These p-slices are stored in p-cache 114, along with associated trigger and target instruction pointers. In this embodiment, a p-slice may be associated with one or two trigger instruction pointers and one target instruction pointer. A trigger instruction pointer is the IP of a load instruction that loads the base or index register, and the target instruction pointer is the IP of a load instruction that first references the newly loaded base or index register.
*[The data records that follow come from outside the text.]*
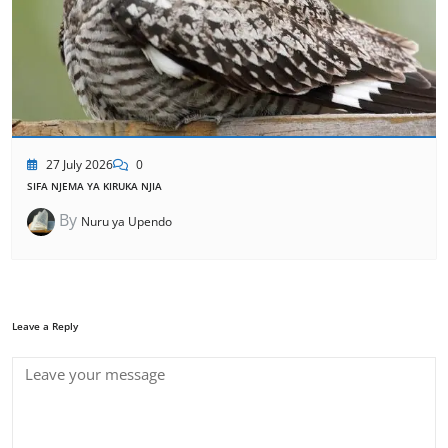
27 July 2026
0
SIFA NJEMA YA KIRUKA NJIA
By
Nuru ya Upendo
Leave a Reply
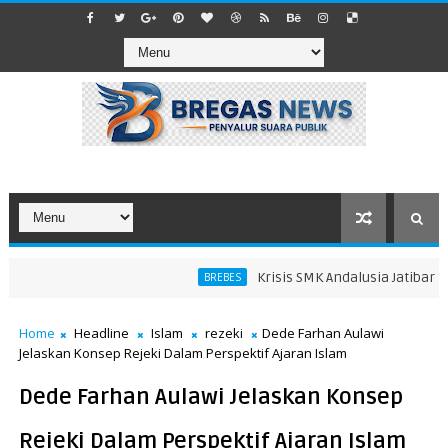
Krisis SMK Andalusia Jatibarang B
BREBES
Home
Headline
Islam
rezeki
Dede Farhan Aulawi
Jelaskan Konsep Rejeki Dalam Perspektif Ajaran Islam
Dede Farhan Aulawi Jelaskan Konsep
Rejeki Dalam Perspektif Ajaran Islam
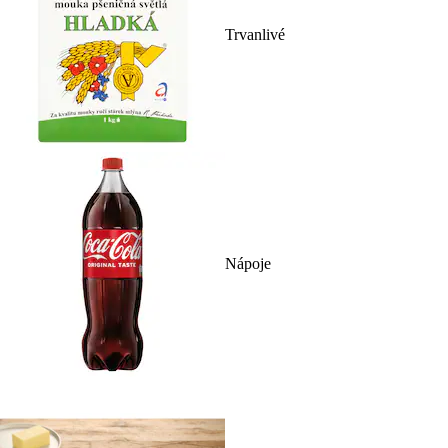
Trvanlivé
Nápoje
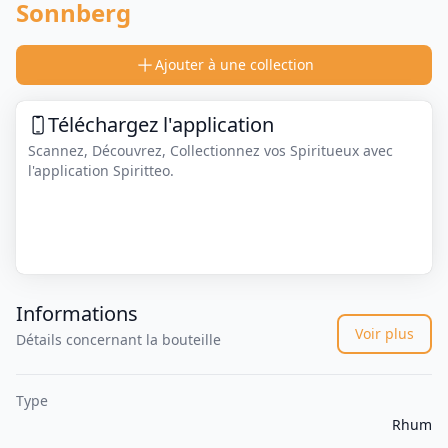
Sonnberg
Ajouter à une collection
Téléchargez l'application
Scannez, Découvrez, Collectionnez vos Spiritueux avec
l'application Spiritteo.
Informations
Voir plus
Détails concernant la bouteille
Type
Rhum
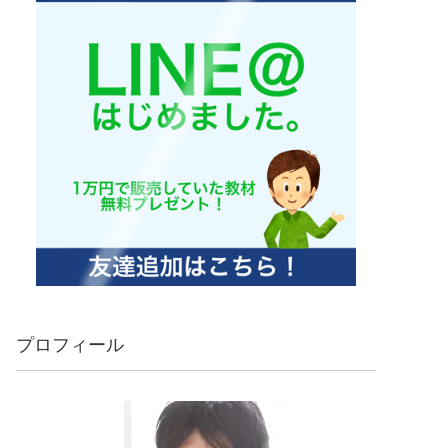
プロフィール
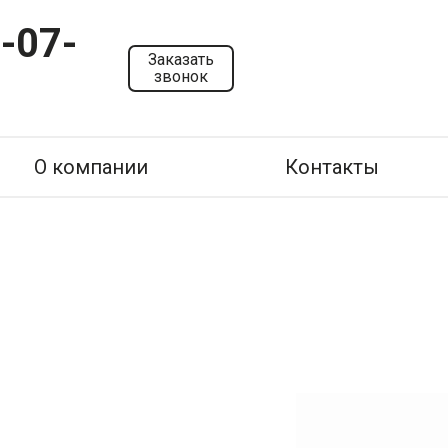
-07-
Заказать
звонок
О компании
Контакты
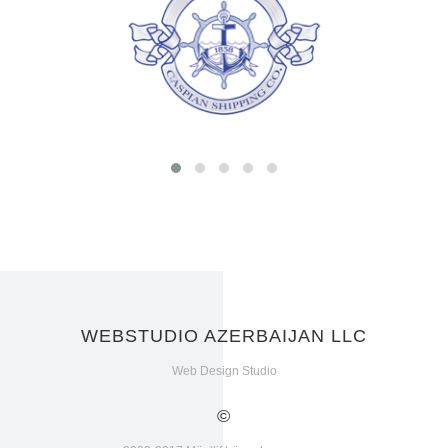
WEBSTUDIO AZERBAIJAN LLC
Web Design Studio
©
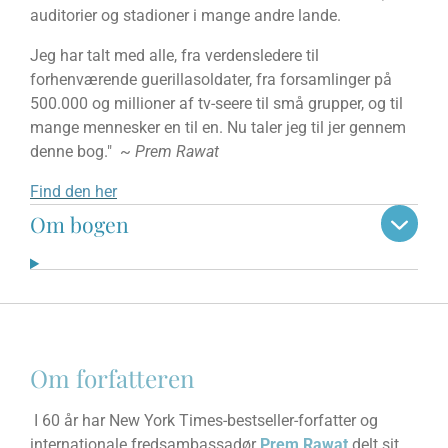
auditorier og stadioner i mange andre lande.
Jeg har talt med alle, fra verdensledere til
forhenværende guerillasoldater, fra forsamlinger på
500.000 og millioner af tv-seere til små grupper, og til
mange mennesker en til en. Nu taler jeg til jer gennem
denne bog." ~
Prem Rawat
Find den her
Om bogen
Om forfatteren
I 60 år har New York Times-bestseller-forfatter og
internationale fredsambassadør
Prem Rawat
delt sit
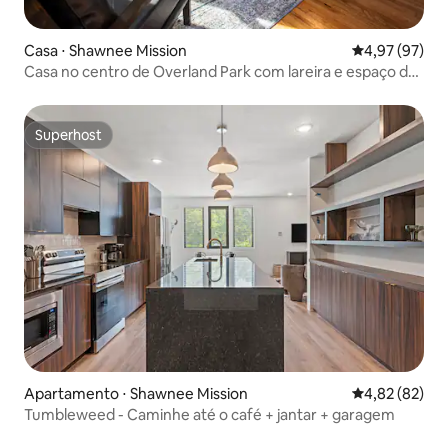
Casa ⋅ Shawnee Mission
4,97 de uma a
4,97 (97)
Casa no centro de Overland Park com lareira e espaço de
trabalho
Superhost
Superhost
Apartamento ⋅ Shawnee Mission
4,82 de uma a
4,82 (82)
Tumbleweed - Caminhe até o café + jantar + garagem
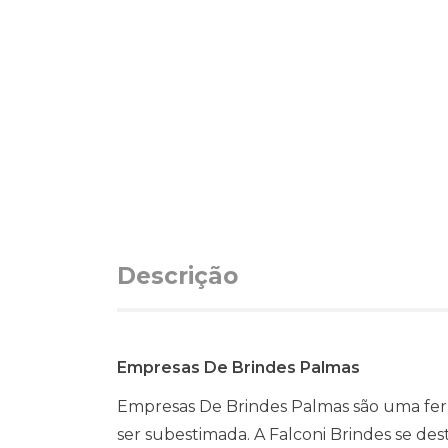
Descrição
Empresas De Brindes Palmas
Empresas De Brindes Palmas são uma ferr
ser subestimada. A Falconi Brindes se de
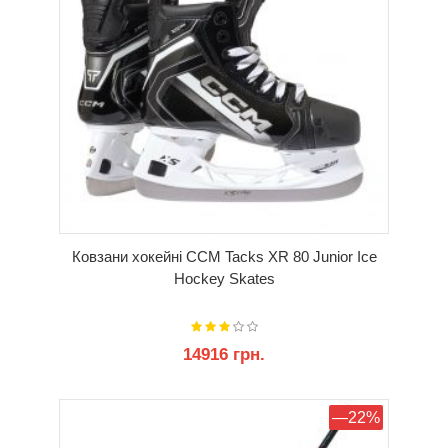
Ковзани хокейні CCM Tacks XR 80 Junior Ice
Hockey Skates
14916 грн.
КУПИТИ
—22%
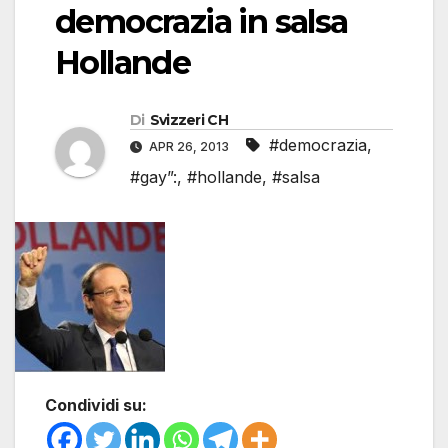
democrazia in salsa
Hollande
Di
Svizzeri CH
#democrazia
,
APR 26, 2013
#gay”:
,
#hollande
,
#salsa
Condividi su:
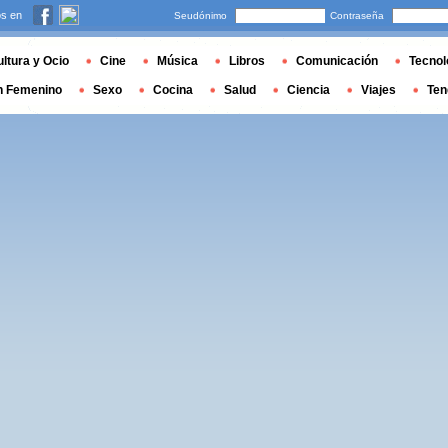
s en
Seudónimo
Contraseña
ltura y Ocio
Cine
Música
Libros
Comunicación
Tecnol
n Femenino
Sexo
Cocina
Salud
Ciencia
Viajes
Ten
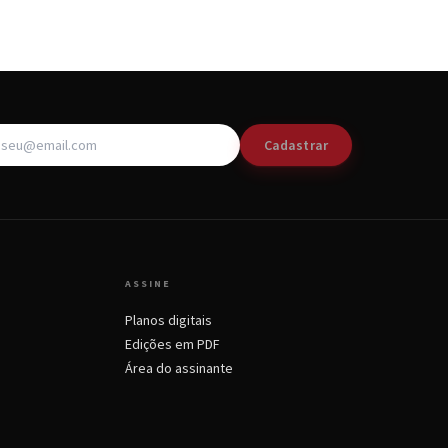
Cadastrar
ASSINE
Planos digitais
Edições em PDF
Área do assinante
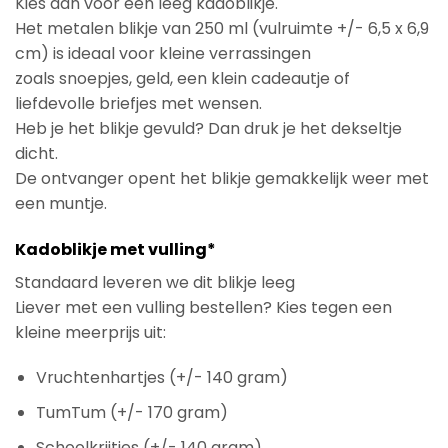
Kies dan voor een leeg kadoblikje.
Het metalen blikje van 250 ml (vulruimte +/- 6,5 x 6,9
cm) is ideaal voor kleine verrassingen
zoals snoepjes, geld, een klein cadeautje of
liefdevolle briefjes met wensen.
Heb je het blikje gevuld? Dan druk je het dekseltje
dicht.
De ontvanger opent het blikje gemakkelijk weer met
een muntje.
Kadoblikje met vulling*
Standaard leveren we dit blikje leeg
Liever met een vulling bestellen? Kies tegen een
kleine meerprijs uit:
Vruchtenhartjes (+/- 140 gram)
TumTum (+/- 170 gram)
Schoolkrijtjes (+/- 140 gram)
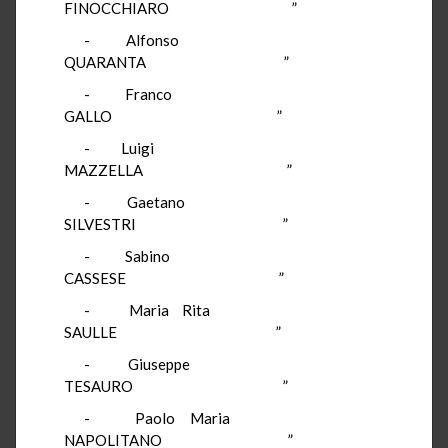
FINOCCHIARO ”
- Alfonso
QUARANTA ”
- Franco
GALLO ”
- Luigi
MAZZELLA ”
- Gaetano
SILVESTRI ”
- Sabino
CASSESE ”
- Maria Rita
SAULLE ”
- Giuseppe
TESAURO ”
- Paolo Maria
NAPOLITANO ”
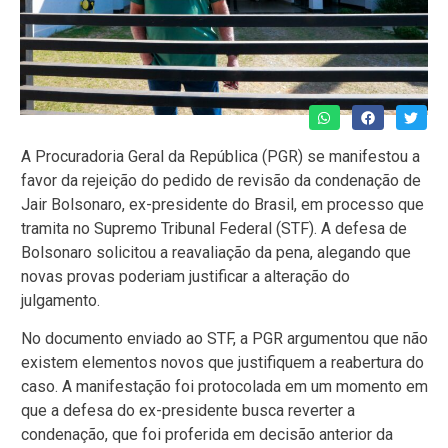
A Procuradoria Geral da República (PGR) se manifestou a
favor da rejeição do pedido de revisão da condenação de
Jair Bolsonaro, ex-presidente do Brasil, em processo que
tramita no Supremo Tribunal Federal (STF). A defesa de
Bolsonaro solicitou a reavaliação da pena, alegando que
novas provas poderiam justificar a alteração do
julgamento.
No documento enviado ao STF, a PGR argumentou que não
existem elementos novos que justifiquem a reabertura do
caso. A manifestação foi protocolada em um momento em
que a defesa do ex-presidente busca reverter a
condenação, que foi proferida em decisão anterior da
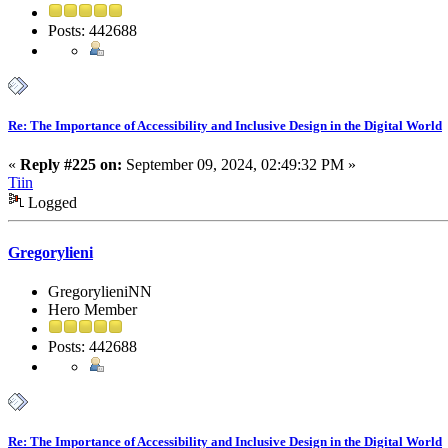
Posts: 442688
Re: The Importance of Accessibility and Inclusive Design in the Digital World
«
Reply #225 on:
September 09, 2024, 02:49:32 PM »
Tiin
Logged
Gregorylieni
GregorylieniNN
Hero Member
Posts: 442688
Re: The Importance of Accessibility and Inclusive Design in the Digital World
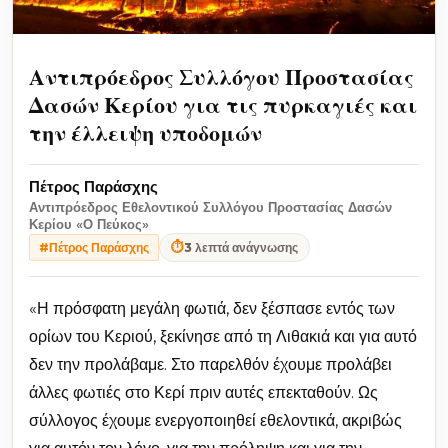
Αντιπρόεδρος Συλλόγου Προστασίας
Δασών Κερίου για τις πυρκαγιές και
την έλλειψη υποδομών
Πέτρος Παράσχης
Αντιπρόεδρος Εθελοντικού Συλλόγου Προστασίας Δασών
Κερίου «Ο Πεύκος»
⏱
3 λεπτά ανάγνωσης
#Πέτρος Παράσχης
«Η πρόσφατη μεγάλη φωτιά, δεν ξέσπασε εντός των
ορίων του Κεριού, ξεκίνησε από τη Λιθακιά και για αυτό
δεν την προλάβαμε. Στο παρελθόν έχουμε προλάβει
άλλες φωτιές στο Κερί πριν αυτές επεκταθούν. Ως
σύλλογος έχουμε ενεργοποιηθεί εθελοντικά, ακριβώς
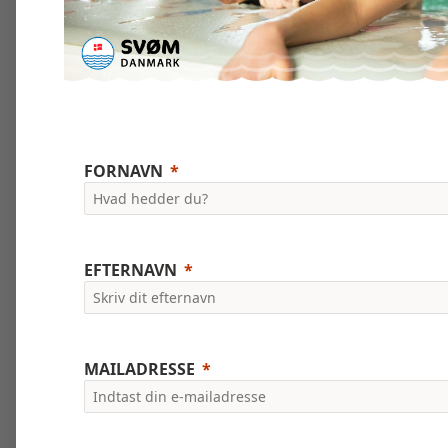
FORNAVN
EFTERNAVN
MAILADRESSE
The IP associated with each load request is also used to access p-cache 114. Any p-slices in p-cache 114 associated with this IP may be executed by p-engine 116 to prefetch the data. The target instruction pointers associated with these prefetch requests are then used, recursively, to access both p-cache 114 and IP-based stride prefetcher 110. Target instruction pointers of delinquent loads are the most valuable, as far as prefetching is concerned, but there are often several linked accesses between L1 cache misses. A single load instruction will typically trigger a sequence of p-engine prefetch requests and, possibly, one or more IP-based stride prefetch requests.

P-cache 114 may also be used to store p-slices or other instructions or operations generated by any other known approach. For example, p-cache 114 may store helper threads for prefetching according to any known technique, such as software-based prefetching, such that the helper threads may be executed by p-engine 116. P-cache 114 is not used to store p-slices for strided accesses in this embodiment, as prefetch requests from IP-based stride prefetcher 110 are sent directly to L1 request queue 118. However, an embodiment where p-cache 114 is used for strided accesses is possible within the scope of the present invention.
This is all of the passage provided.